Целитель приложил к груди больного деревянную трубочку с раструбом, сам приник ухом ее тонкому концу и вскоре сообщил его величеству, что, слава всевышнему, воспаления легких у пациента нет. После чего достал пузырек со страшно дорогим новомодным лекарством керосином, от которого, говорят, чуть ли не мертвые оживали, и велел прополоскать горло, но так, чтобы внутрь по возможности ничего не попало. Вкус у лекарства оказался на удивление мерзким, но Шенда дал запить его какой-то настойкой со вкусом меда, а затем приклеил к спине Ломоносова бумажные квадратики, намазанные чем-то желтым. Посидел минут пятнадцать, снял свои бумажки, протер спину Ломоносова тряпочкой, смоченной в водке, и удалился, оставив керосин, настойку, бумажки, именуемые горчичниками, и писаную инструкцию, как и когда все это применять. Уже через день Михайло почувствовал себя здоровым, но император приказал ему лежать еще два дня, согласно указаниям Кристодемуса.

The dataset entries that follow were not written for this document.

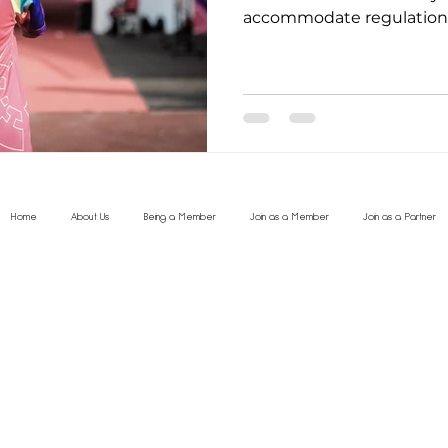
accommodate regulations
Home
About Us
Being a Member
Join as a Member
Join as a Partner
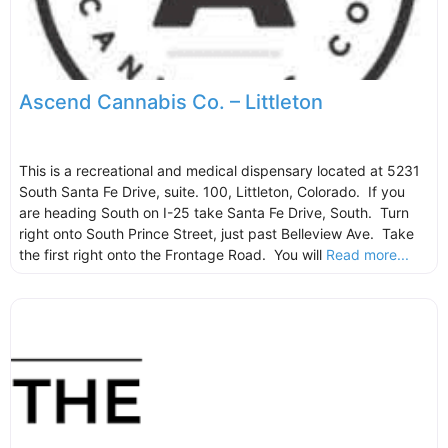
Ascend Cannabis Co. – Littleton
This is a recreational and medical dispensary located at 5231
South Santa Fe Drive, suite. 100, Littleton, Colorado. If you
are heading South on I-25 take Santa Fe Drive, South. Turn
right onto South Prince Street, just past Belleview Ave. Take
the first right onto the Frontage Road. You will
Read more...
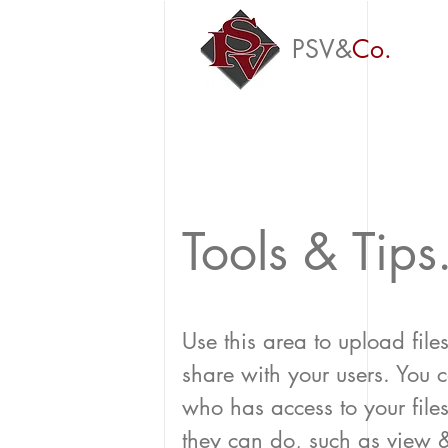
PSV&
Co.
Tools & Tips
Use this area to upload file
share with your users. You
who has access to your fil
they can do, such as view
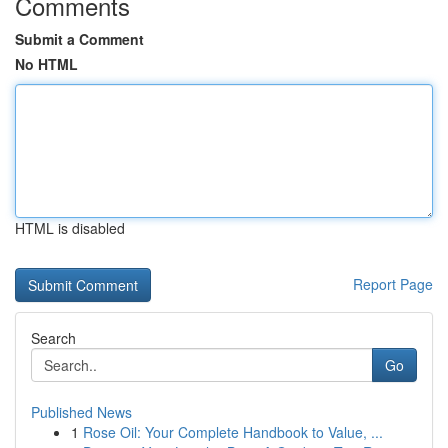
Comments
Submit a Comment
No HTML
HTML is disabled
Report Page
Search
Go
Published News
1
Rose Oil: Your Complete Handbook to Value, ...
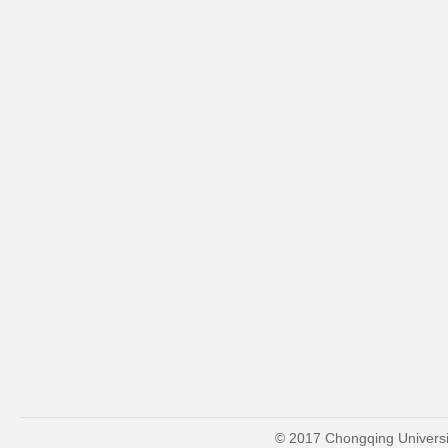
© 2017 Chongqing Universit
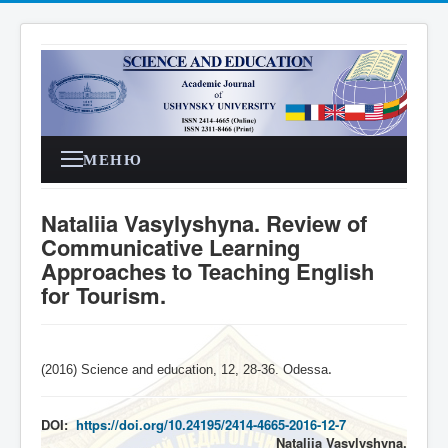
МЕНЮ
Nataliia Vasylyshyna. Review of
Communicative Learning
Approaches to Teaching English
for Tourism.
(2016) Science and education, 12, 28-36. Odessa
.
DOI:
https://doi.org/10.24195/2414-4665-2016-12-7
Nataliia Vasylyshyna,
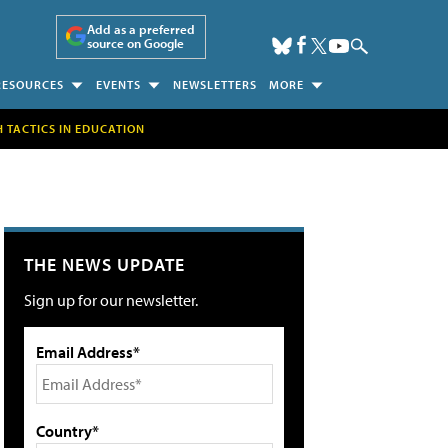
Add as a preferred
source on Google
RESOURCES
EVENTS
NEWSLETTERS
MORE
H TACTICS IN EDUCATION
THE NEWS UPDATE
Sign up for our newsletter.
Email Address*
Country*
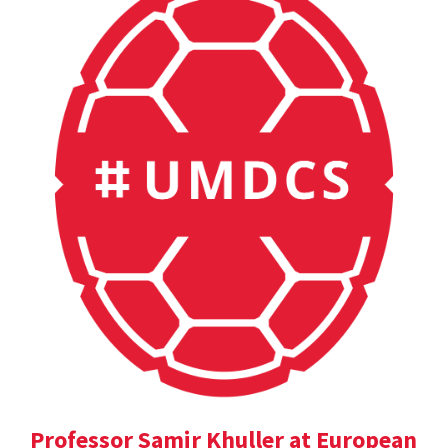
Professor Samir Khuller at European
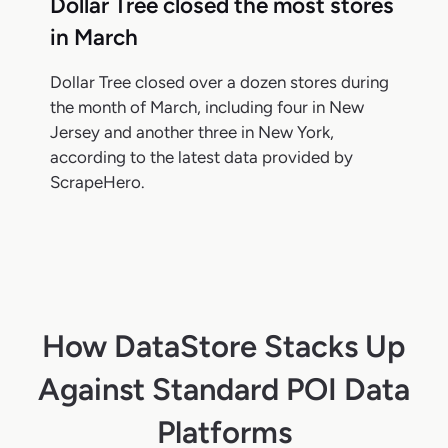
Dollar Tree closed the most stores
in March
Dollar Tree closed over a dozen stores during
the month of March, including four in New
Jersey and another three in New York,
according to the latest data provided by
ScrapeHero.
How DataStore Stacks Up
Against Standard POI Data
Platforms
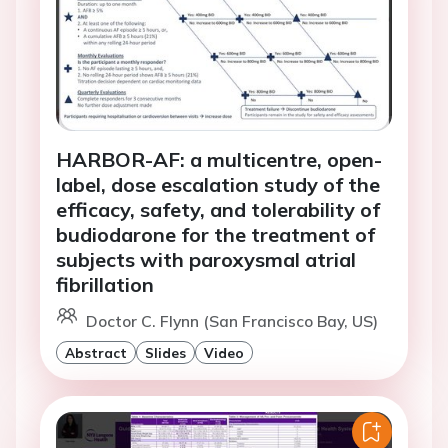
HARBOR-AF: a multicentre, open-
label, dose escalation study of the
efficacy, safety, and tolerability of
budiodarone for the treatment of
subjects with paroxysmal atrial
fibrillation
Doctor C. Flynn (San Francisco Bay, US)
Abstract
Slides
Video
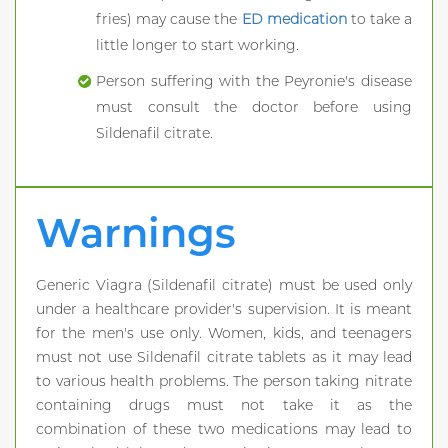
fries) may cause the
ED medication
to take a
little longer to start working.
Person suffering with the Peyronie's disease
must consult the doctor before using
Sildenafil citrate.
Warnings
Generic Viagra (Sildenafil citrate) must be used only
under a healthcare provider's supervision. It is meant
for the men's use only. Women, kids, and teenagers
must not use Sildenafil citrate tablets as it may lead
to various health problems. The person taking nitrate
containing drugs must not take it as the
combination of these two medications may lead to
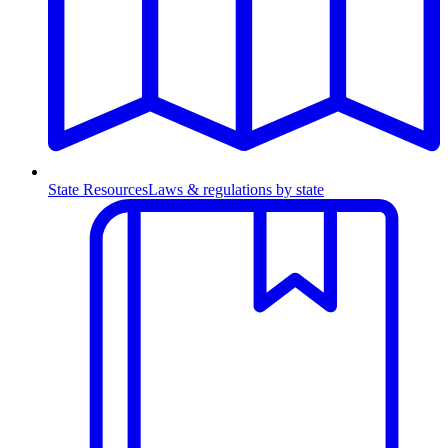
State Resources
Laws & regulations by state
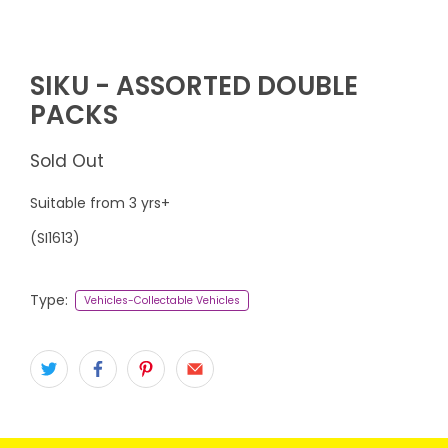
SIKU - ASSORTED DOUBLE
PACKS
Sold Out
Suitable from 3 yrs+
(
SI1613
)
Type:
Vehicles-Collectable Vehicles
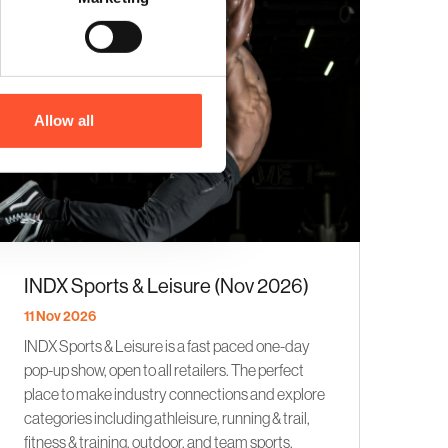
Allow all
INDX Sports & Leisure (Nov 2026)
11 Nov 2026
INDX Sports & Leisure is a fast paced one-day
pop-up show, open to all retailers. The perfect
place to make industry connections and explore
categories including athleisure, running & trail,
fitness & training, outdoor, and team sports.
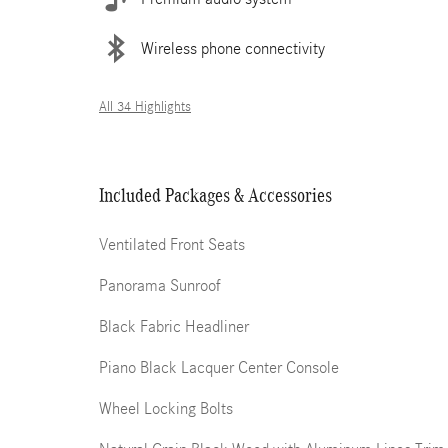
Wireless phone connectivity
All 34 Highlights
Included Packages & Accessories
Ventilated Front Seats
Panorama Sunroof
Black Fabric Headliner
Piano Black Lacquer Center Console
Wheel Locking Bolts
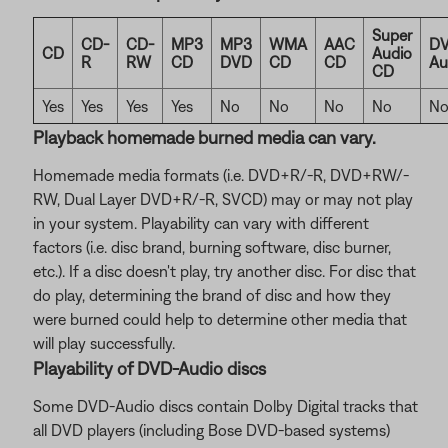
Super
CD-
CD-
MP3
MP3
WMA
AAC
DV
CD
Audio
R
RW
CD
DVD
CD
CD
Au
CD
Yes
Yes
Yes
Yes
No
No
No
No
N
Playback homemade burned media can vary.
Homemade media formats (i.e. DVD+R/-R, DVD+RW/-
RW, Dual Layer DVD+R/-R, SVCD) may or may not play
in your system. Playability can vary with different
factors (i.e. disc brand, burning software, disc burner,
etc.). If a disc doesn't play, try another disc. For disc that
do play, determining the brand of disc and how they
were burned could help to determine other media that
will play successfully.
Playability of DVD-Audio discs
Some DVD-Audio discs contain Dolby Digital tracks that
all DVD players (including Bose DVD-based systems)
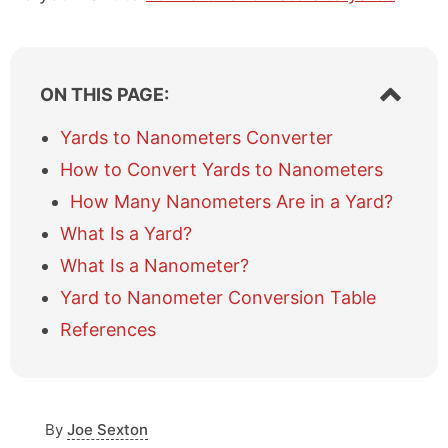
S
ON THIS PAGE:
h
o
Yards to Nanometers Converter
w
How to Convert Yards to Nanometers
/
h
How Many Nanometers Are in a Yard?
i
What Is a Yard?
d
e
What Is a Nanometer?
t
a
Yard to Nanometer Conversion Table
b
References
l
e
o
f
c
By
Joe Sexton
o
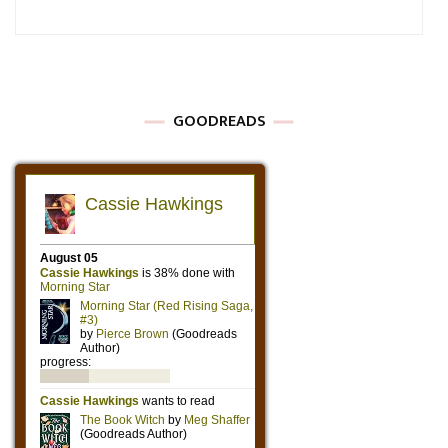
GOODREADS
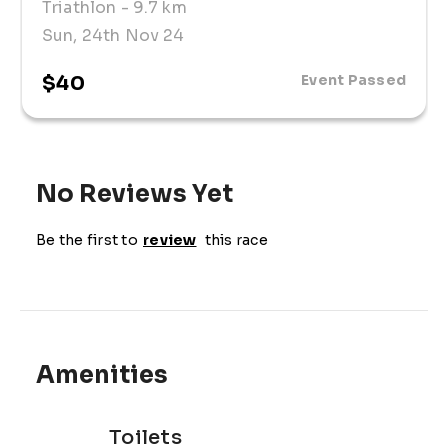
Triathlon
- 9.7 km
Sun, 24th Nov 24
$40
Event Passed
No Reviews Yet
Be the first to
review
this race
Amenities
Toilets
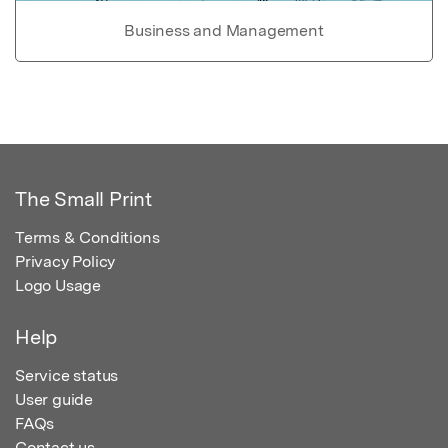
Business and Management
The Small Print
Terms & Conditions
Privacy Policy
Logo Usage
Help
Service status
User guide
FAQs
Contact us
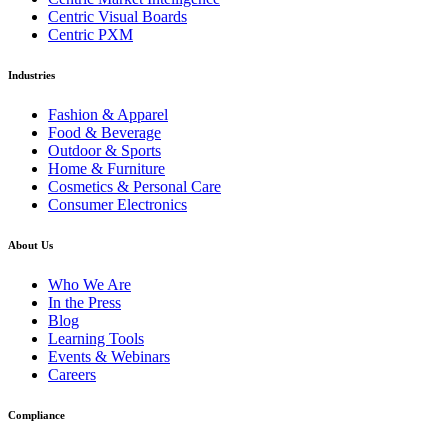
Centric Visual Boards
Centric PXM
Industries
Fashion & Apparel
Food & Beverage
Outdoor & Sports
Home & Furniture
Cosmetics & Personal Care
Consumer Electronics
About Us
Who We Are
In the Press
Blog
Learning Tools
Events & Webinars
Careers
Compliance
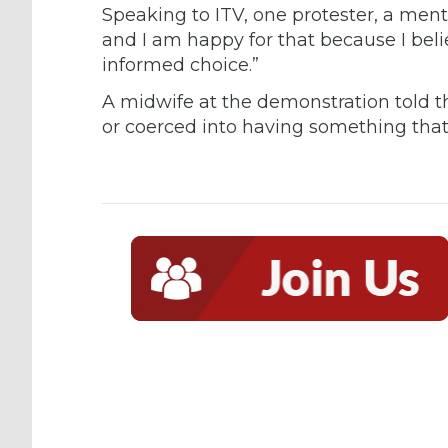
Speaking to ITV, one protester, a menta
and I am happy for that because I belie
informed choice.”
A midwife at the demonstration told th
or coerced into having something that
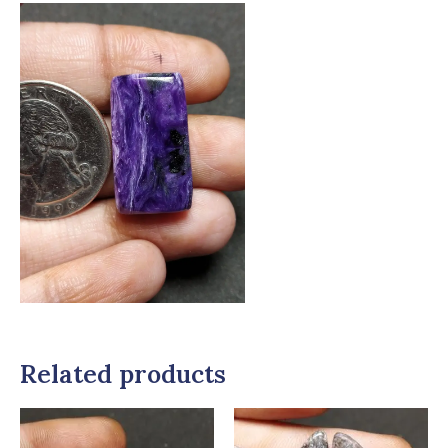
Related products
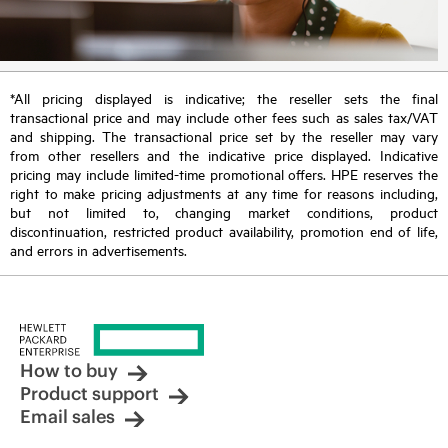
*All pricing displayed is indicative; the reseller sets the final
transactional price and may include other fees such as sales tax/VAT
and shipping. The transactional price set by the reseller may vary
from other resellers and the indicative price displayed. Indicative
pricing may include limited-time promotional offers. HPE reserves the
right to make pricing adjustments at any time for reasons including,
but not limited to, changing market conditions, product
discontinuation, restricted product availability, promotion end of life,
and errors in advertisements.
How to buy
Product support
Email sales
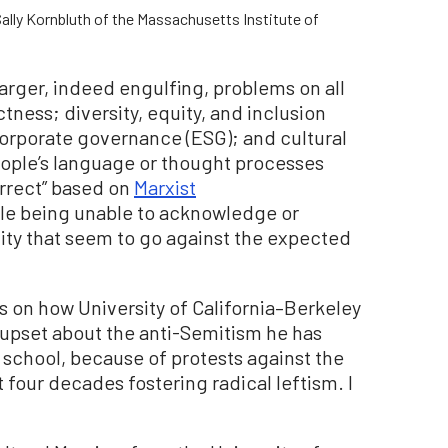
ally Kornbluth of the Massachusetts Institute of
 larger, indeed engulfing, problems on all
tness; diversity, equity, and inclusion
corporate governance (ESG); and cultural
eople’s language or thought processes
orrect” based on
Marxist
ople being unable to acknowledge or
ty that seem to go against the expected
s on how University of California–Berkeley
pset about the anti-Semitism he has
s school, because of protests against the
 four decades fostering radical leftism. I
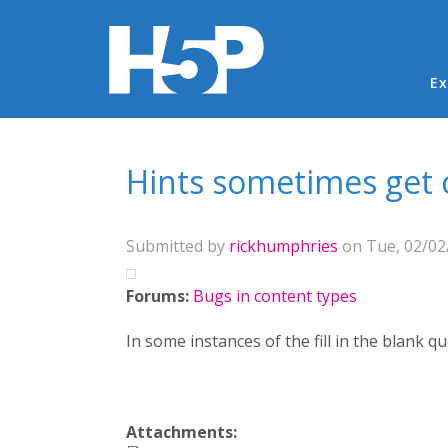
Ma
Ex
You are here
Hints sometimes get c
Submitted by
rickhumphries
on Tue, 02/02/
Forums:
Bugs in content types
In some instances of the fill in the blank qu
Attachments:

Сколько его величеству пришлось заплатить за лечение, Михайло даже думать не хотел, ибо всему Петербургу было известно — менее двухсот рублей целитель вообще никогда не берет, даже в самых простых случаях, а обычно так и гораздо более того. Сам Ломоносов, пожалуй, дал бы лекарю рубля два. Хотя, наверное, и трех не пожалел бы — вон до чего быстро все прошло, только-только успел толком выспаться, а болезни как не бывало. Больше же — вряд ли, с божьей помощью и сам бы как-нибудь выздоровел, но молодой царь, видимо, решил иначе.